## EXERCISE PROMPT
Leave out the pictures and retype, exactly, the lines below from the line with "d'articles de plein air (English)" up to and including the line with "одноразовою процедурою, спрямованою", nothing more.

## INFORMATION PROVIDED

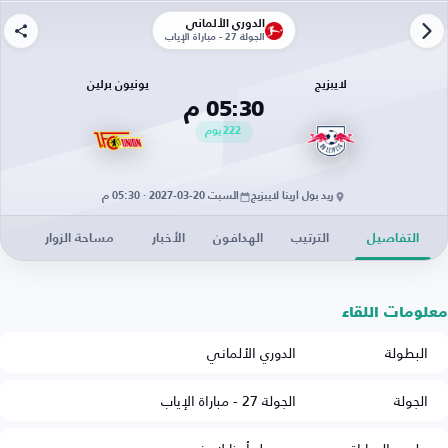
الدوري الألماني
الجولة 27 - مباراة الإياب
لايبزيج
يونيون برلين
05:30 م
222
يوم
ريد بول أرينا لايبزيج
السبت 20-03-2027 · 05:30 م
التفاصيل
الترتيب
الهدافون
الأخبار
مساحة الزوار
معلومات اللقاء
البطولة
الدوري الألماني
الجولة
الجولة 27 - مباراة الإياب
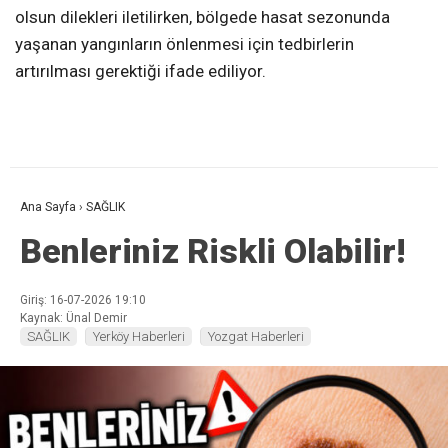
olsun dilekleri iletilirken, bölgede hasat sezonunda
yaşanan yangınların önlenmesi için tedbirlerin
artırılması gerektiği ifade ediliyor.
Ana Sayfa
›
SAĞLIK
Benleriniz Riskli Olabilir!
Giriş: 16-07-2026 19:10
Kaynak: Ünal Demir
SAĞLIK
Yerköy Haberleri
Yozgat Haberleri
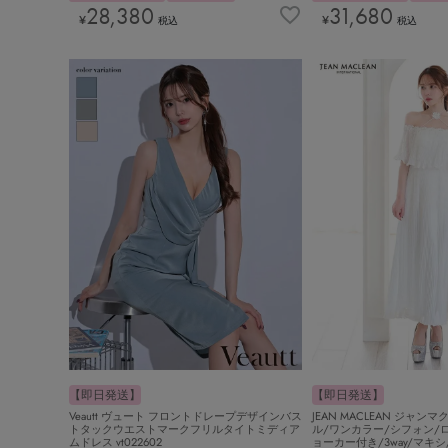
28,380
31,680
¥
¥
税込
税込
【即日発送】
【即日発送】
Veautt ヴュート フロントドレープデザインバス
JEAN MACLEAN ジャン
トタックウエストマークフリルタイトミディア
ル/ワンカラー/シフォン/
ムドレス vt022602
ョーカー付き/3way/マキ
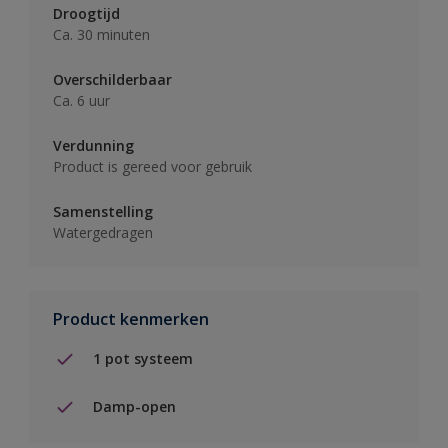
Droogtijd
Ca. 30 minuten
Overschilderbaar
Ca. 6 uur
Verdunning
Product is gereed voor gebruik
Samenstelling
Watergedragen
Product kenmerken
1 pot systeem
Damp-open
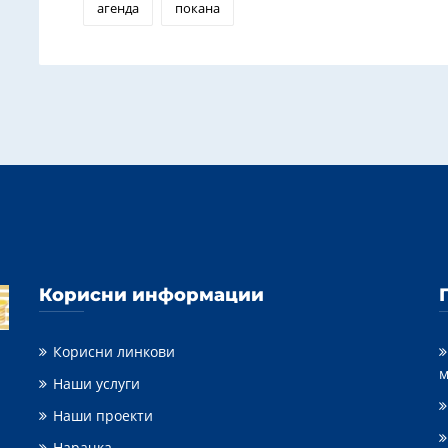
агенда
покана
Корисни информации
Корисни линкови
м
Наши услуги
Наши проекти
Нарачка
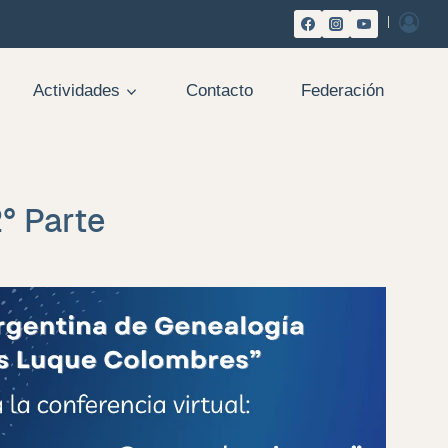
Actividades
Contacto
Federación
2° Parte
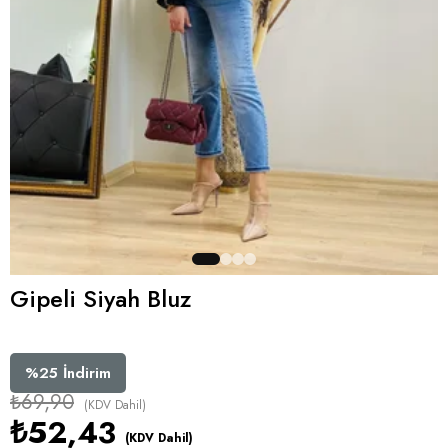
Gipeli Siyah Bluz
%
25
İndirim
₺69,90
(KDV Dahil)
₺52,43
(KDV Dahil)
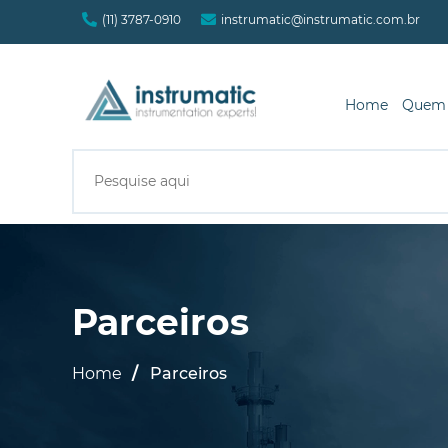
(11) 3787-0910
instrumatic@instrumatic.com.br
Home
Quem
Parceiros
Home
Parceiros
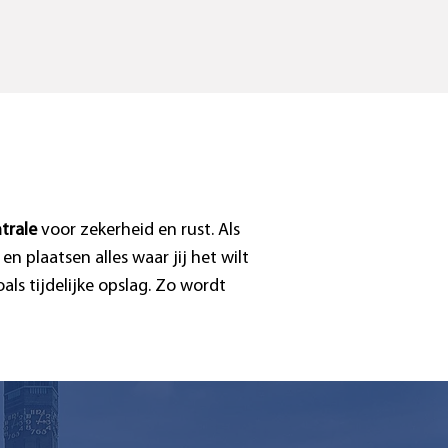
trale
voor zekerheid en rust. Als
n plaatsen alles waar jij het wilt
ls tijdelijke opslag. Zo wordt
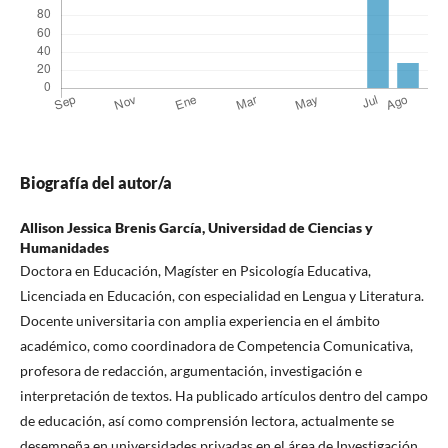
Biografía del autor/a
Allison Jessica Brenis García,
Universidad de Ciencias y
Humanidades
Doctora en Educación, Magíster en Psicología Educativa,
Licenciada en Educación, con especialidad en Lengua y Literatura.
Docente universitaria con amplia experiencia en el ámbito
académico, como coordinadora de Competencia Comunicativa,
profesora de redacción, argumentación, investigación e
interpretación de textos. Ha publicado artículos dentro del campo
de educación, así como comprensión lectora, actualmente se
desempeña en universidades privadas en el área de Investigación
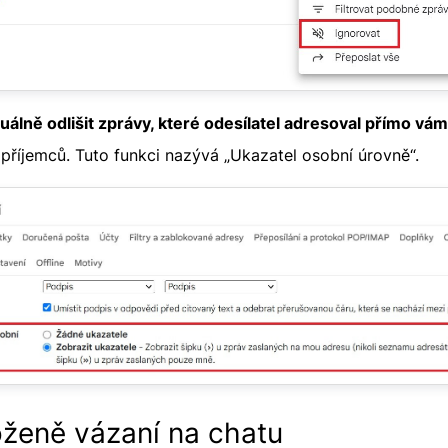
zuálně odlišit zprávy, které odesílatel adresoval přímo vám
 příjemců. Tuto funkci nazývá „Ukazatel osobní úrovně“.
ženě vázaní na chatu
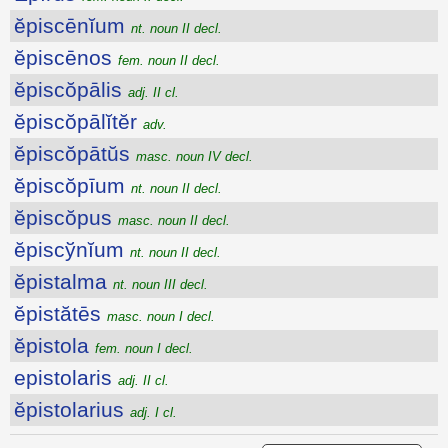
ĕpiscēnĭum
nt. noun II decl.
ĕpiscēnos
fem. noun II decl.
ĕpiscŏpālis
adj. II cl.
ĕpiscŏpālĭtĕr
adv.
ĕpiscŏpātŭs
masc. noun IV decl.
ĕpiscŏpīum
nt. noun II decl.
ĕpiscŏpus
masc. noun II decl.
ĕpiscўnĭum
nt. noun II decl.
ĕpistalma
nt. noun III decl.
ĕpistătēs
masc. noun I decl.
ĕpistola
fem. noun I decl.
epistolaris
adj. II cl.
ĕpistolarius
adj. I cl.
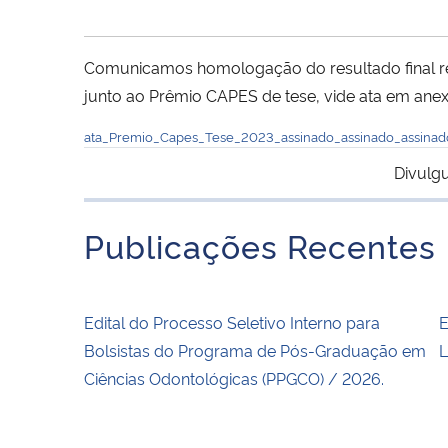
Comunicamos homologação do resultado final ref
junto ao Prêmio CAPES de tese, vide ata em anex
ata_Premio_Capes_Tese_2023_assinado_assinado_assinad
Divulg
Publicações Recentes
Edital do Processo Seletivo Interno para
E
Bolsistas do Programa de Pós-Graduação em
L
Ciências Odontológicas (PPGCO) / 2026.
---
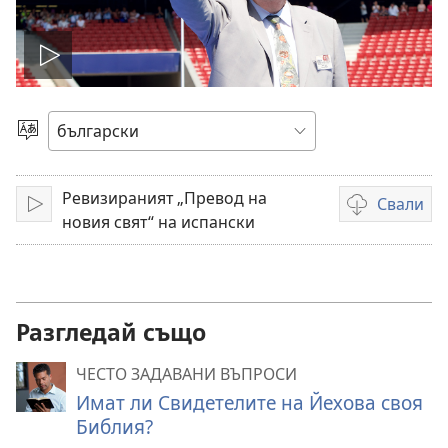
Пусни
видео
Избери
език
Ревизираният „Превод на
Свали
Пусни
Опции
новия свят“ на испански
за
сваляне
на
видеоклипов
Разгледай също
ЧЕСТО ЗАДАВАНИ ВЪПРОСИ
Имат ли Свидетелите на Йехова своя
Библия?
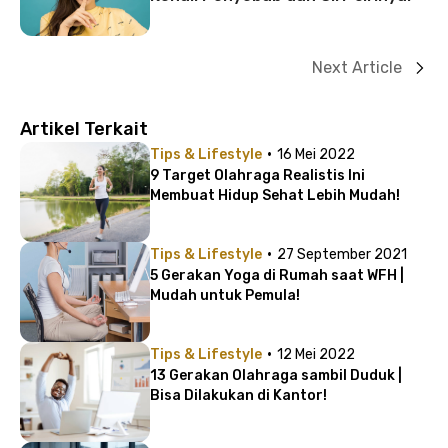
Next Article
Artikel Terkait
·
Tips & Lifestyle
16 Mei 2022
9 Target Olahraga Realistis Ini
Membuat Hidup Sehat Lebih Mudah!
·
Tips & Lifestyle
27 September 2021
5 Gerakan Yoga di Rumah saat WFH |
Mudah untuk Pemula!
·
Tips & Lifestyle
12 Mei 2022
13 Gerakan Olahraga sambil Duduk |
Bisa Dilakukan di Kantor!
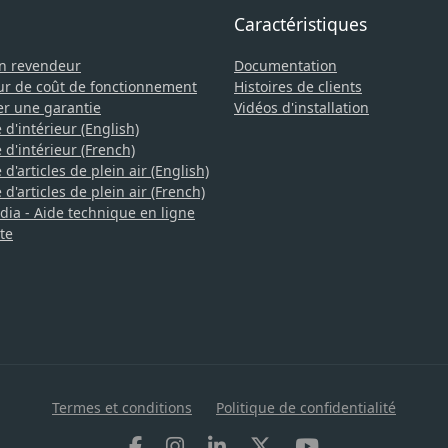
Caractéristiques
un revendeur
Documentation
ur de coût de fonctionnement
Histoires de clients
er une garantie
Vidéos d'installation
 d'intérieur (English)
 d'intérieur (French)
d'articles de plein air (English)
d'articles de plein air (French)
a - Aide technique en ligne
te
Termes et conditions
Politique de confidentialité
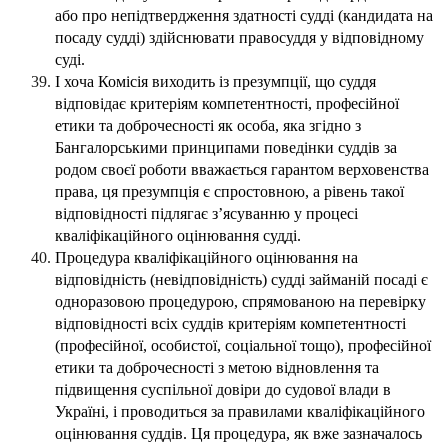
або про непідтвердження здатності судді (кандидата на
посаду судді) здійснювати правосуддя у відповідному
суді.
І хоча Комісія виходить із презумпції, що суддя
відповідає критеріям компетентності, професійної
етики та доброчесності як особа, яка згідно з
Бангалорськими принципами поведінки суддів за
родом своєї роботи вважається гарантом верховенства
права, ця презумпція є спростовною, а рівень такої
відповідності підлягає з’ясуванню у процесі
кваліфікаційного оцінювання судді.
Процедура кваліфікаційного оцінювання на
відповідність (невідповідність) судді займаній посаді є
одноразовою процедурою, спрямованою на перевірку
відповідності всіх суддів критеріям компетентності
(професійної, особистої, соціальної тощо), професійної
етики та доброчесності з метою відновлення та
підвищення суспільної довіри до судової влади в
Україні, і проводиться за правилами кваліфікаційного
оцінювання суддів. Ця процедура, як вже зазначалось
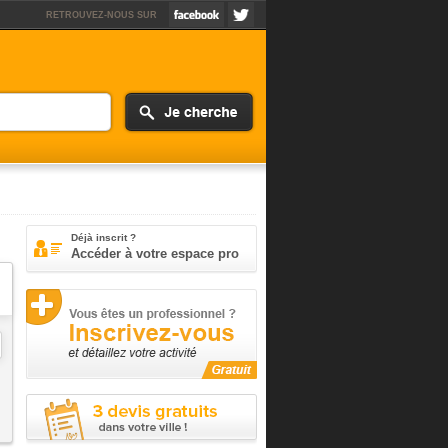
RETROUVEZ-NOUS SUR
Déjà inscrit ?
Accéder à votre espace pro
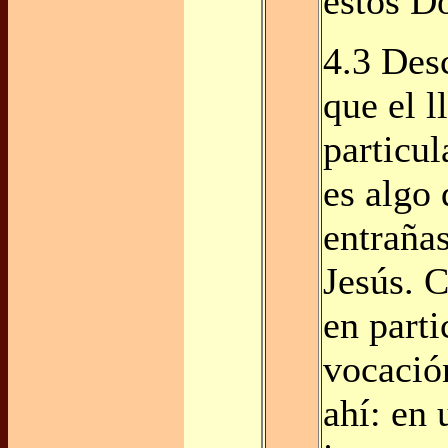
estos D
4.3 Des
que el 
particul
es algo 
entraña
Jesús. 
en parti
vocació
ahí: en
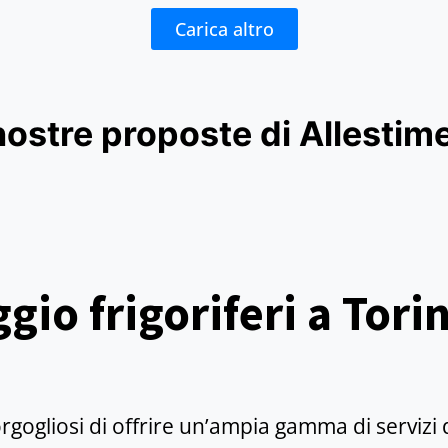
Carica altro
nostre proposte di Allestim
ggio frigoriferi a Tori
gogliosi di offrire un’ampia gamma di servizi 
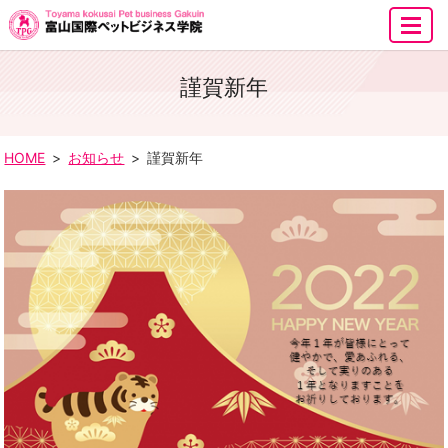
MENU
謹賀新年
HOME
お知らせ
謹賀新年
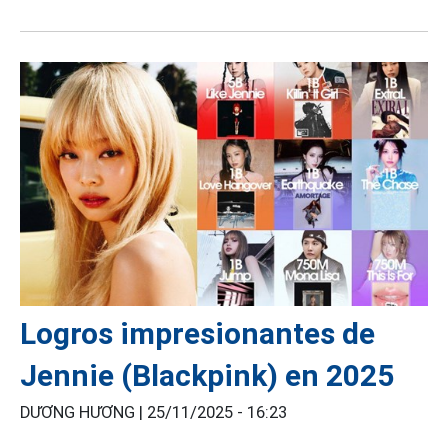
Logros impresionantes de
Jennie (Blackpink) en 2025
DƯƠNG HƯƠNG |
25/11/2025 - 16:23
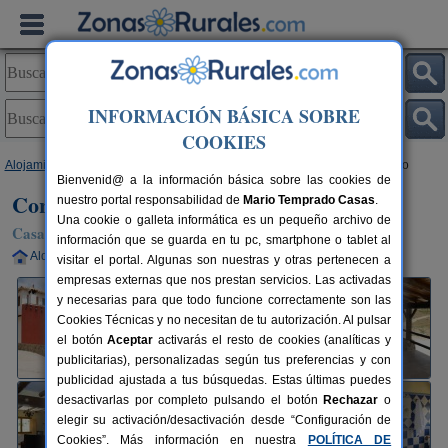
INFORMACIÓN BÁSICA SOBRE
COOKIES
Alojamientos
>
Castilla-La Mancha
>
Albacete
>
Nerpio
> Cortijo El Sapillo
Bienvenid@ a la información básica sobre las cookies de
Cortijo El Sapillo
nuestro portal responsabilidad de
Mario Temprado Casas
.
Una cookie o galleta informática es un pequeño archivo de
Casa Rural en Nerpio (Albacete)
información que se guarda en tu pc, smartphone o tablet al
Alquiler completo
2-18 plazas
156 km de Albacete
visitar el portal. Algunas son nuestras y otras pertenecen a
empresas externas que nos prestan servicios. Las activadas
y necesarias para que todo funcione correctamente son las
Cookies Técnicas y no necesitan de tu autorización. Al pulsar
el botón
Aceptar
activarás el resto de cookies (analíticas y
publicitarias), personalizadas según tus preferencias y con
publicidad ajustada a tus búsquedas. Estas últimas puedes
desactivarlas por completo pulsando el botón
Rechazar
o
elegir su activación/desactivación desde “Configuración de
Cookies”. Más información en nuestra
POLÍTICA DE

## RESPONSE
d'articles de plein air (English)
d'articles de plein air (French)
a - Aide technique en ligne
te
Termes et conditions
Politique de confidentialité
або про непідтвердження здатності судді (кандидата на
посаду судді) здійснювати правосуддя у відповідному
суді.
І хоча Комісія виходить із презумпції, що суддя
відповідає критеріям компетентності, професійної
етики та доброчесності як особа, яка згідно з
Бангалорськими принципами поведінки суддів за
родом своєї роботи вважається гарантом верховенства
права, ця презумпція є спростовною, а рівень такої
відповідності підлягає з’ясуванню у процесі
кваліфікаційного оцінювання судді.
Процедура кваліфікаційного оцінювання на
відповідність (невідповідність) судді займаній посаді є
одноразовою процедурою, спрямованою на перевірку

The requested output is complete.